Agricoltura
17 Febbraio 2026 12:25:35
Nei giorni scorsi, nella sede di Coldiretti Asti, si è svolto un incontro di formazione e informazione rivolto ai soci, con particolare attenzione a chi opera nell’orticoltura in serra, ambiente in cui questo insetto trova condizioni ideali per svilupparsi.
Conosciuta scientificamente come Tuta absoluta, la tignola del pomodoro è un insetto originario del Sud America che rappresenta una minaccia concreta per le coltivazioni. A differenza di molte altre specie, non entra in una vera fase di inattività durante l’inverno, riuscendo a sopravvivere nelle serre e a riprendere rapidamente il proprio ciclo vitale non appena le temperature tornano favorevoli. Il risultato può essere devastante: foglie, germogli e frutti vengono attaccati, compromettendo interi raccolti.
A illustrare le caratteristiche e la pericolosità dell’insetto è stato Antonio Bagnulo, responsabile tecnico di Coldiretti Asti, che ha sottolineato come la rapidità di riproduzione renda particolarmente difficile il contenimento dell’infestazione. Il problema è aggravato dal fatto che non esiste ancora una soluzione definitiva, rendendo necessario un approccio integrato basato su prevenzione, monitoraggio e tecniche innovative.
Il contributo scientifico è arrivato dalla professoressa Luciana Tavella del Dipartimento di Scienze Agrarie, Forestali e Agroalimentari dell’Università di Torino, che ha spiegato come la Tuta absoluta colpisca in modo particolare il pomodoro e, in misura minore, la melanzana. Interessante anche l’osservazione sul possibile ruolo delle zucchine come “trappola biologica”: l’insetto può deporre le uova, ma le larve non riescono a completare lo sviluppo.

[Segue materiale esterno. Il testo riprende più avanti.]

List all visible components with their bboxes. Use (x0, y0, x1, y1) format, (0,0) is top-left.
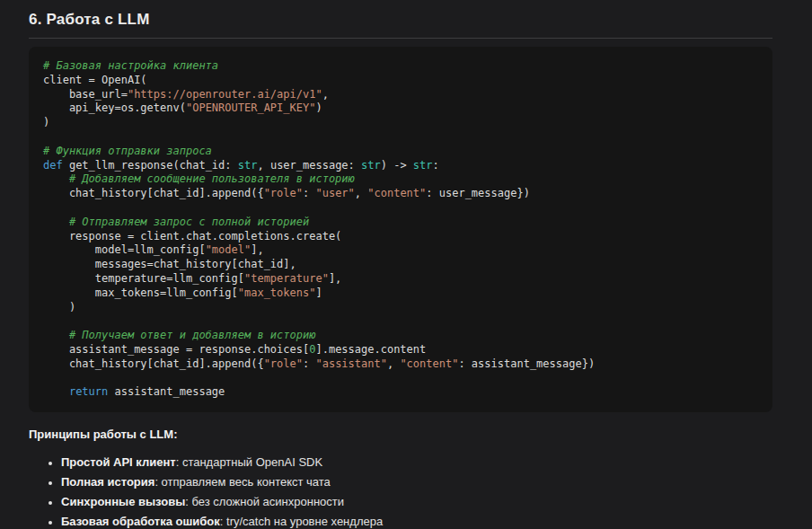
code-line (43, 314, 758, 329)
code-token: "assistant" (315, 357, 386, 370)
code-token: assistant_message = response.choices[ (43, 343, 309, 356)
code-token: # Отправляем запрос с полной историей (43, 216, 309, 228)
code-token: str (361, 159, 381, 172)
list-item-desc: : try/catch на уровне хендлера (220, 515, 383, 528)
code-token: , user_message: (257, 159, 361, 172)
code-token: "role" (264, 357, 303, 370)
code-line: temperature=llm_config["temperature"], (43, 272, 758, 287)
code-block: # Базовая настройка клиентаclient = Open… (29, 47, 772, 412)
code-token: # Добавляем сообщение пользователя в ист… (43, 172, 355, 185)
principles-heading: Принципы работы с LLM: (29, 428, 772, 441)
code-token (43, 385, 69, 398)
code-token: return (69, 385, 108, 398)
code-token: , (355, 187, 367, 199)
code-line: client = OpenAI( (43, 74, 758, 88)
code-token: assistant_message (108, 385, 225, 398)
code-token: str (238, 159, 258, 172)
list-item-desc: : без сложной асинхронности (185, 495, 344, 508)
code-token: "role" (264, 187, 303, 199)
code-token: chat_history[chat_id].append({ (43, 187, 264, 199)
code-token: "content" (400, 357, 458, 370)
code-line: assistant_message = response.choices[0].… (43, 343, 758, 357)
code-token: "OPENROUTER_API_KEY" (186, 101, 316, 114)
code-line: # Функция отправки запроса (43, 145, 758, 159)
code-line: model=llm_config["model"], (43, 243, 758, 258)
code-token: temperature=llm_config[ (43, 272, 244, 285)
code-token: : (433, 159, 439, 172)
code-token: # Базовая настройка клиента (43, 59, 218, 72)
list-item-desc: : отправляем весь контекст чата (154, 475, 330, 489)
code-line: response = client.chat.completions.creat… (43, 230, 758, 244)
code-token: api_key=os.getenv( (43, 101, 186, 114)
code-token: ], (251, 243, 263, 256)
code-token: ].message.content (315, 343, 426, 356)
code-line: base_url="https://openrouter.ai/api/v1", (43, 88, 758, 102)
code-token: ) (43, 116, 49, 128)
list-item-term: Простой API клиент (61, 455, 176, 469)
code-token: get_llm_response(chat_id: (63, 159, 238, 172)
code-line: chat_history[chat_id].append({"role": "a… (43, 357, 758, 372)
code-line: messages=chat_history[chat_id], (43, 258, 758, 272)
code-token: base_url= (43, 88, 128, 101)
code-token: : assistant_message}) (458, 357, 595, 370)
code-token: client = OpenAI( (43, 74, 147, 86)
code-line: chat_history[chat_id].append({"role": "u… (43, 187, 758, 201)
list-item-term: Синхронные вызовы (61, 495, 185, 508)
code-token: "model" (206, 243, 252, 256)
code-token: "user" (315, 187, 354, 199)
code-token: : (303, 187, 315, 199)
list-item-term: Базовая обработка ошибок (61, 515, 220, 528)
list-item: Полная история: отправляем весь контекст… (61, 474, 772, 489)
code-token: , (322, 88, 329, 101)
code-line: ) (43, 301, 758, 315)
code-line: # Добавляем сообщение пользователя в ист… (43, 172, 758, 187)
list-item: Синхронные вызовы: без сложной асинхронн… (61, 494, 772, 509)
code-token: "content" (367, 187, 426, 199)
code-token: ] (315, 287, 322, 299)
principles-list: Простой API клиент: стандартный OpenAI S… (29, 454, 772, 529)
code-token: # Получаем ответ и добавляем в историю (43, 329, 315, 341)
page-title: 6. Работа с LLM (29, 9, 772, 38)
code-token: ) -> (381, 159, 413, 172)
code-token: "https://openrouter.ai/api/v1" (128, 88, 322, 101)
code-line: def get_llm_response(chat_id: str, user_… (43, 159, 758, 173)
code-line: ) (43, 116, 758, 130)
code-token: : (303, 357, 315, 370)
code-token: ], (329, 272, 341, 285)
code-line: # Получаем ответ и добавляем в историю (43, 329, 758, 343)
code-line: # Отправляем запрос с полной историей (43, 216, 758, 230)
code-token: chat_history[chat_id].append({ (43, 357, 264, 370)
code-token: messages=chat_history[chat_id], (43, 258, 296, 270)
list-item-term: Полная история (61, 475, 154, 489)
code-line: api_key=os.getenv("OPENROUTER_API_KEY") (43, 101, 758, 116)
code-token: str (413, 159, 433, 172)
code-line: return assistant_message (43, 385, 758, 400)
code-token: max_tokens=llm_config[ (43, 287, 238, 299)
list-item: Простой API клиент: стандартный OpenAI S… (61, 454, 772, 470)
list-item-desc: : стандартный OpenAI SDK (176, 455, 322, 469)
code-token: model=llm_config[ (43, 243, 206, 256)
list-item: Базовая обработка ошибок: try/catch на у… (61, 514, 772, 529)
code-line (43, 130, 758, 145)
code-token: response = client.chat.completions.creat… (43, 230, 341, 242)
code-line (43, 201, 758, 216)
code-line (43, 372, 758, 386)
heading-divider (29, 38, 772, 39)
code-token: ) (43, 301, 75, 313)
code-token: ) (315, 101, 322, 114)
code-token: "temperature" (244, 272, 329, 285)
code-token: , (387, 357, 400, 370)
code-token: # Функция отправки запроса (43, 145, 212, 157)
code-line: max_tokens=llm_config["max_tokens"] (43, 287, 758, 301)
document-page: 6. Работа с LLM # Базовая настройка клие… (0, 0, 812, 529)
code-token: "max_tokens" (238, 287, 316, 299)
code-token: def (43, 159, 63, 172)
code-line: # Базовая настройка клиента (43, 59, 758, 74)
code-token: : user_message}) (426, 187, 530, 199)
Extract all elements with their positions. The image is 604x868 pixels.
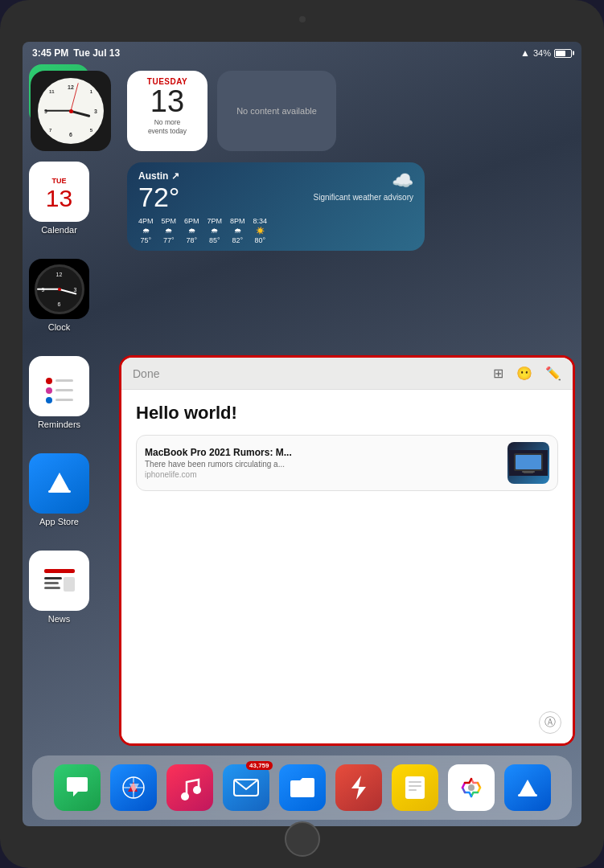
photo-widget-label: No content available	[236, 106, 317, 116]
calendar-date: 13	[46, 186, 72, 211]
calendar-icon[interactable]: TUE 13	[29, 162, 89, 222]
app-calendar-wrapper: TUE 13 Calendar	[29, 162, 89, 235]
note-link-title: MacBook Pro 2021 Rumors: M...	[145, 447, 499, 458]
svg-rect-11	[44, 582, 59, 584]
weather-forecast: 4PM🌧75° 5PM🌧77° 6PM🌧78° 7PM🌧85° 8PM🌧82°	[138, 217, 413, 244]
svg-point-24	[181, 792, 189, 800]
battery-fill	[556, 51, 565, 56]
svg-rect-7	[55, 399, 73, 401]
appstore-label: App Store	[39, 517, 79, 526]
note-grid-icon[interactable]: ⊞	[493, 366, 503, 381]
app-news-wrapper: News	[29, 551, 89, 624]
svg-point-32	[468, 784, 475, 791]
status-date: Tue Jul 13	[73, 47, 120, 59]
dock-appstore[interactable]	[504, 764, 551, 811]
dock-files[interactable]	[279, 764, 326, 811]
svg-rect-33	[518, 794, 537, 796]
svg-rect-17	[522, 471, 535, 473]
weather-cloud-icon: ☁️	[313, 170, 413, 191]
battery-icon	[554, 49, 572, 58]
weather-desc: Significant weather advisory	[313, 193, 413, 202]
note-compose-icon[interactable]: Ⓐ	[539, 711, 561, 734]
svg-marker-27	[351, 776, 366, 800]
svg-rect-30	[409, 785, 421, 787]
ipad-frame: 3:45 PM Tue Jul 13 ▲ 34%	[0, 0, 604, 868]
battery-percent: 34%	[533, 48, 551, 58]
weather-4pm: 4PM🌧75°	[138, 217, 154, 244]
svg-point-2	[46, 378, 52, 384]
weather-6pm: 6PM🌧78°	[184, 217, 199, 244]
weather-location: Austin ↗	[138, 170, 179, 182]
note-emoji-icon[interactable]: 😶	[516, 366, 532, 381]
status-bar: 3:45 PM Tue Jul 13 ▲ 34%	[23, 42, 581, 64]
svg-rect-8	[48, 490, 71, 493]
status-right: ▲ 34%	[520, 47, 572, 59]
clock-icon[interactable]: 12 6 9 3	[29, 259, 89, 319]
note-title: Hello world!	[136, 403, 558, 424]
svg-point-6	[46, 397, 52, 403]
svg-point-25	[193, 786, 201, 794]
dock-notes[interactable]	[392, 764, 438, 811]
app-appstore-wrapper: App Store	[29, 453, 89, 526]
svg-rect-9	[44, 569, 75, 573]
clock-label: Clock	[48, 322, 71, 332]
calendar-label: Calendar	[41, 225, 77, 235]
svg-rect-28	[405, 776, 425, 799]
note-link-card[interactable]: MacBook Pro 2021 Rumors: M... There have…	[136, 435, 558, 491]
app-clock-wrapper: 12 6 9 3 Clock	[29, 259, 89, 332]
weather-8pm: 8PM🌧82°	[230, 217, 245, 244]
reminders-icon[interactable]	[29, 356, 89, 416]
weather-5pm: 5PM🌧77°	[162, 217, 177, 244]
mail-badge: 43,759	[246, 761, 272, 770]
dock-music[interactable]	[166, 764, 213, 811]
note-content: Hello world! MacBook Pro 2021 Rumors: M.…	[121, 390, 573, 743]
note-link-thumbnail	[507, 442, 549, 484]
photo-widget: No content available	[217, 71, 336, 151]
dock: 43,759	[32, 755, 572, 820]
dock-photos[interactable]	[448, 764, 495, 811]
weather-widget: Austin ↗ 72° ☁️ Significant weather advi…	[127, 162, 425, 251]
svg-rect-3	[55, 379, 73, 382]
note-link-info: MacBook Pro 2021 Rumors: M... There have…	[145, 447, 499, 479]
note-link-desc: There have been rumors circulating a...	[145, 460, 499, 469]
svg-point-4	[46, 387, 52, 394]
note-toolbar: Done ⊞ 😶 ✏️	[121, 358, 573, 390]
note-toolbar-icons: ⊞ 😶 ✏️	[493, 366, 561, 381]
weather-834: 8:34☀️80°	[253, 217, 268, 244]
dock-messages[interactable]	[54, 764, 101, 811]
svg-rect-5	[55, 389, 73, 391]
svg-rect-16	[516, 455, 541, 469]
home-button[interactable]	[285, 821, 320, 857]
svg-rect-18	[524, 473, 533, 473]
dock-mail[interactable]: 43,759	[223, 764, 269, 811]
calendar-mini-events: No moreevents today	[148, 118, 187, 136]
status-time: 3:45 PM	[32, 47, 68, 59]
screen: 3:45 PM Tue Jul 13 ▲ 34%	[23, 42, 581, 826]
svg-rect-13	[64, 577, 75, 592]
calendar-mini-widget: TUESDAY 13 No moreevents today	[127, 71, 207, 151]
weather-temp: 72°	[138, 183, 179, 211]
camera	[299, 16, 306, 23]
appstore-icon[interactable]	[29, 453, 89, 514]
dock-spark[interactable]	[335, 764, 382, 811]
clock-widget: 12 6 9 3 1 11 5 7	[31, 71, 111, 151]
app-reminders-wrapper: Reminders	[29, 356, 89, 429]
note-widget[interactable]: Done ⊞ 😶 ✏️ Hello world! MacBook Pro 2	[119, 355, 575, 746]
svg-rect-10	[44, 577, 62, 579]
note-edit-icon[interactable]: ✏️	[545, 366, 561, 381]
note-done-button[interactable]: Done	[133, 367, 159, 380]
news-label: News	[48, 614, 71, 624]
dock-safari[interactable]	[110, 764, 157, 811]
svg-rect-12	[44, 587, 60, 589]
svg-rect-29	[409, 781, 421, 783]
svg-rect-31	[409, 789, 417, 791]
news-icon[interactable]	[29, 551, 89, 611]
wifi-icon: ▲	[520, 47, 530, 59]
note-link-url: iphonelife.com	[145, 470, 499, 479]
calendar-mini-date: 13	[150, 86, 184, 117]
reminders-label: Reminders	[38, 420, 80, 429]
weather-7pm: 7PM🌧85°	[207, 217, 223, 244]
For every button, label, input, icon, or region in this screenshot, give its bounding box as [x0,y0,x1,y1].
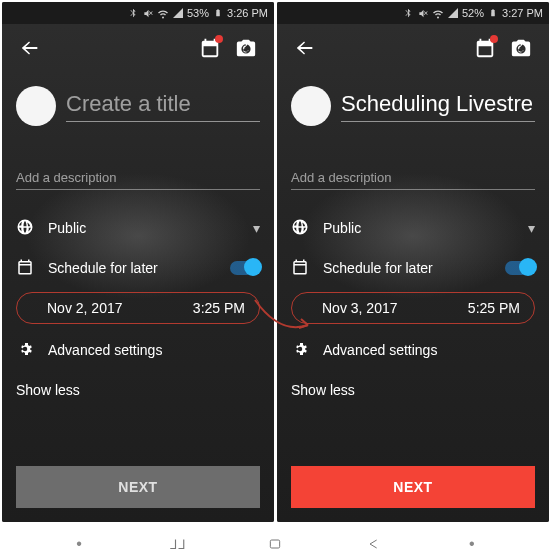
globe-icon [291,218,309,239]
schedule-label: Schedule for later [323,260,491,276]
schedule-datetime[interactable]: Nov 3, 2017 5:25 PM [291,292,535,324]
privacy-label: Public [48,220,239,236]
schedule-toggle[interactable] [230,261,260,275]
privacy-selector[interactable]: Public ▾ [291,208,535,248]
camera-switch-button[interactable] [503,30,539,66]
chevron-down-icon: ▾ [528,220,535,236]
description-placeholder: Add a description [16,170,260,185]
schedule-date: Nov 2, 2017 [47,300,123,316]
mute-icon [142,7,154,19]
wifi-icon [432,7,444,19]
advanced-settings[interactable]: Advanced settings [16,330,260,370]
status-bar: 52% 3:27 PM [277,2,549,24]
schedule-time: 5:25 PM [468,300,520,316]
title-placeholder: Create a title [66,91,260,117]
schedule-time: 3:25 PM [193,300,245,316]
next-button[interactable]: NEXT [291,466,535,508]
description-placeholder: Add a description [291,170,535,185]
schedule-label: Schedule for later [48,260,216,276]
camera-switch-button[interactable] [228,30,264,66]
status-time: 3:27 PM [502,7,543,19]
app-bar [277,24,549,72]
avatar [291,86,331,126]
back-button[interactable] [287,30,323,66]
screenshot-left: 53% 3:26 PM Create a ti [2,2,274,522]
next-label: NEXT [118,479,157,495]
nav-recents-button[interactable] [168,537,186,551]
privacy-selector[interactable]: Public ▾ [16,208,260,248]
title-value: Scheduling Livestre [341,91,535,117]
globe-icon [16,218,34,239]
battery-icon [212,7,224,19]
battery-icon [487,7,499,19]
schedule-datetime[interactable]: Nov 2, 2017 3:25 PM [16,292,260,324]
wifi-icon [157,7,169,19]
schedule-toggle-row: Schedule for later [291,248,535,288]
calendar-icon [291,258,309,279]
svg-rect-1 [492,13,495,16]
privacy-label: Public [323,220,514,236]
bluetooth-icon [402,7,414,19]
calendar-button[interactable] [192,30,228,66]
advanced-label: Advanced settings [48,342,260,358]
nav-back-button[interactable] [365,537,383,551]
gear-icon [16,340,34,361]
nav-dot-icon: • [463,537,481,551]
status-bar: 53% 3:26 PM [2,2,274,24]
show-less-link[interactable]: Show less [16,382,260,398]
calendar-badge-icon [490,35,498,43]
advanced-settings[interactable]: Advanced settings [291,330,535,370]
description-input[interactable]: Add a description [16,170,260,190]
signal-icon [172,7,184,19]
nav-home-button[interactable] [266,537,284,551]
chevron-down-icon: ▾ [253,220,260,236]
app-bar [2,24,274,72]
schedule-date: Nov 3, 2017 [322,300,398,316]
schedule-toggle-row: Schedule for later [16,248,260,288]
bluetooth-icon [127,7,139,19]
schedule-toggle[interactable] [505,261,535,275]
title-input[interactable]: Scheduling Livestre [341,91,535,122]
signal-icon [447,7,459,19]
calendar-badge-icon [215,35,223,43]
advanced-label: Advanced settings [323,342,535,358]
screenshot-right: 52% 3:27 PM Scheduling [277,2,549,522]
battery-percent: 52% [462,7,484,19]
avatar [16,86,56,126]
next-label: NEXT [393,479,432,495]
system-nav-bar: • • [0,528,551,560]
title-input[interactable]: Create a title [66,91,260,122]
next-button[interactable]: NEXT [16,466,260,508]
battery-percent: 53% [187,7,209,19]
calendar-icon [16,258,34,279]
nav-dot-icon: • [70,537,88,551]
mute-icon [417,7,429,19]
svg-rect-0 [217,13,220,16]
description-input[interactable]: Add a description [291,170,535,190]
svg-rect-2 [271,540,280,548]
status-time: 3:26 PM [227,7,268,19]
calendar-button[interactable] [467,30,503,66]
back-button[interactable] [12,30,48,66]
show-less-link[interactable]: Show less [291,382,535,398]
gear-icon [291,340,309,361]
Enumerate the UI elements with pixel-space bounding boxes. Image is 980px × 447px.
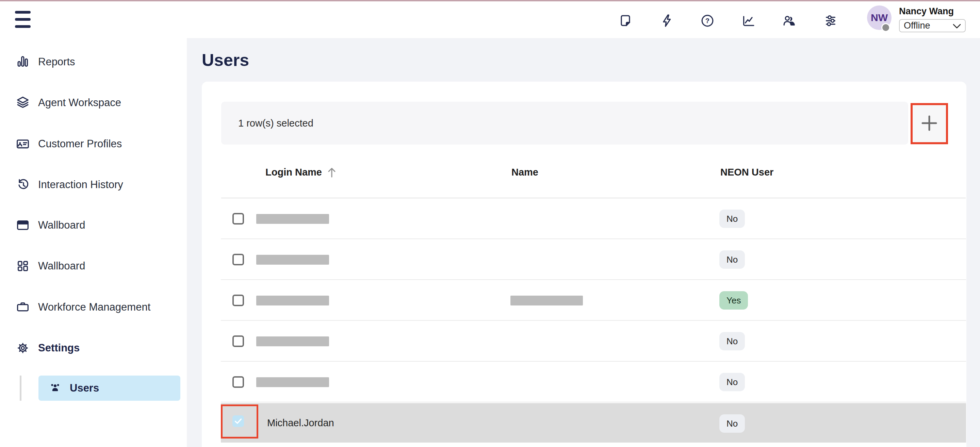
table-row[interactable]: Yes	[221, 280, 966, 321]
note-icon[interactable]	[617, 13, 633, 29]
sidebar: Users ReportsAgent WorkspaceCustomer Pro…	[0, 38, 187, 447]
row-checkbox[interactable]	[232, 376, 244, 388]
column-header-label: NEON User	[721, 167, 773, 178]
redacted-login-name	[256, 296, 329, 305]
chevron-down-icon	[953, 21, 961, 31]
table-header: Login Name Name NEON User	[202, 167, 966, 182]
redacted-login-name	[256, 336, 329, 346]
sidebar-item-label: Customer Profiles	[38, 138, 122, 150]
table-row[interactable]: Michael.JordanNo	[221, 403, 966, 442]
rows-selected-text: 1 row(s) selected	[238, 118, 313, 129]
id-card-icon	[15, 136, 30, 152]
selection-toolbar: 1 row(s) selected	[221, 102, 908, 145]
topbar: ? NW Nancy Wang Offline	[0, 2, 980, 38]
login-name-cell: Michael.Jordan	[267, 403, 334, 442]
column-header-label: Name	[511, 167, 538, 178]
status-dot	[881, 23, 890, 32]
plus-icon	[920, 114, 938, 133]
neon-user-badge: No	[719, 210, 745, 228]
sidebar-item-reports[interactable]: Reports	[15, 50, 75, 74]
table-row[interactable]: No	[221, 239, 966, 280]
table-row[interactable]: No	[221, 198, 966, 239]
neon-user-badge: No	[719, 250, 745, 269]
table-row[interactable]: No	[221, 362, 966, 402]
neon-user-badge: No	[719, 332, 745, 350]
history-icon	[15, 177, 30, 192]
sidebar-indent-line	[20, 375, 21, 401]
row-checkbox[interactable]	[232, 294, 244, 306]
sidebar-item-customer-profiles[interactable]: Customer Profiles	[15, 132, 122, 156]
column-header-label: Login Name	[266, 167, 322, 178]
row-checkbox[interactable]	[232, 213, 244, 224]
add-user-button[interactable]	[913, 105, 946, 142]
sidebar-item-label: Users	[70, 382, 99, 394]
reports-icon	[15, 54, 30, 70]
grid-icon	[15, 258, 30, 274]
row-checkbox[interactable]	[232, 415, 244, 427]
redacted-login-name	[256, 377, 329, 387]
users-card: 1 row(s) selected Login Name Name	[202, 82, 966, 447]
analytics-icon[interactable]	[741, 13, 756, 29]
users-group-icon	[48, 381, 63, 396]
briefcase-icon	[15, 299, 30, 315]
status-dropdown-value: Offline	[904, 21, 930, 31]
sliders-icon[interactable]	[823, 13, 838, 29]
column-header-login-name[interactable]: Login Name	[266, 167, 336, 178]
row-checkbox[interactable]	[232, 336, 244, 347]
sort-ascending-icon	[327, 167, 336, 178]
neon-user-badge: No	[719, 373, 745, 391]
sidebar-item-label: Settings	[38, 342, 80, 354]
redacted-login-name	[256, 255, 329, 265]
table-row[interactable]: No	[221, 321, 966, 362]
people-icon[interactable]	[782, 13, 797, 29]
sidebar-item-label: Agent Workspace	[38, 97, 121, 109]
sidebar-item-workforce-management[interactable]: Workforce Management	[15, 295, 150, 320]
redacted-name	[511, 296, 583, 305]
column-header-name[interactable]: Name	[511, 167, 538, 178]
help-icon[interactable]: ?	[700, 13, 715, 29]
sidebar-item-label: Wallboard	[38, 260, 85, 272]
sidebar-item-interaction-history[interactable]: Interaction History	[15, 172, 123, 197]
app-screen: ? NW Nancy Wang Offline Users ReportsAge…	[0, 0, 980, 447]
layers-icon	[15, 95, 30, 111]
sidebar-item-label: Workforce Management	[38, 301, 150, 313]
flash-icon[interactable]	[659, 13, 675, 29]
sidebar-item-wallboard[interactable]: Wallboard	[15, 213, 85, 237]
window-icon	[15, 217, 30, 233]
sidebar-item-wallboard[interactable]: Wallboard	[15, 254, 85, 278]
neon-user-badge: Yes	[719, 291, 748, 310]
row-checkbox[interactable]	[232, 254, 244, 265]
column-header-neon-user[interactable]: NEON User	[721, 167, 773, 178]
redacted-login-name	[256, 214, 329, 224]
user-name: Nancy Wang	[899, 6, 954, 17]
neon-user-badge: No	[719, 414, 745, 433]
status-dropdown[interactable]: Offline	[899, 19, 966, 32]
sidebar-item-label: Wallboard	[38, 219, 85, 231]
sidebar-item-label: Reports	[38, 56, 75, 68]
sidebar-item-settings[interactable]: Settings	[15, 336, 80, 360]
sidebar-item-agent-workspace[interactable]: Agent Workspace	[15, 91, 121, 115]
hamburger-menu-button[interactable]	[15, 10, 30, 29]
sidebar-item-label: Interaction History	[38, 178, 123, 191]
page-title: Users	[202, 50, 249, 70]
svg-text:?: ?	[705, 17, 710, 24]
main-content: Users 1 row(s) selected Login Name	[187, 38, 980, 447]
annotation-box-add-button	[911, 103, 948, 144]
sidebar-item-users[interactable]: Users	[38, 375, 180, 401]
gear-icon	[15, 340, 30, 356]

Tra le strategie di difesa attualmente disponibili, la prevenzione resta fondamentale. La pulizia delle serre, il controllo costante delle piante e l’utilizzo di reti anti-ingresso rappresentano i primi strumenti per limitare la diffusione. A questi si affiancano soluzioni biologiche come l’impiego di batteri naturali, funghi entomopatogeni e organismi predatori, oltre a tecniche innovative basate sulla cosiddetta “confusione sessuale”, che interferisce con il ciclo riproduttivo dell’insetto.
Il mercato sta inoltre introducendo nuovi dispositivi sostenibili di bio-cattura, che sfruttano richiami luminosi, olfattivi o vibrazionali per intercettare gli adulti. Tra le novità più promettenti vi sono sistemi capaci di bloccare i segnali di allarme emessi dagli insetti, migliorando l’efficacia delle strategie di contenimento e riducendo l’impatto ambientale degli interventi.
La ricerca scientifica prosegue anche sul fronte dei parassitoidi naturali, insetti antagonisti della Tuta absoluta già presenti in alcune aree ma non ancora diffusi in Piemonte, che potrebbero rappresentare in futuro un importante alleato nella lotta biologica.
Soddisfazione per l’iniziativa è stata espressa dalla presidente Monica Monticone e dal direttore Giovanni Rosso, che hanno ribadito l’importanza della formazione continua per aiutare le aziende agricole ad affrontare le sfide emergenti. L’obiettivo è chiaro: affiancare gli agricoltori con strumenti aggiornati e scientificamente validati, favorendo soluzioni sostenibili sia dal punto di vista ambientale sia economico.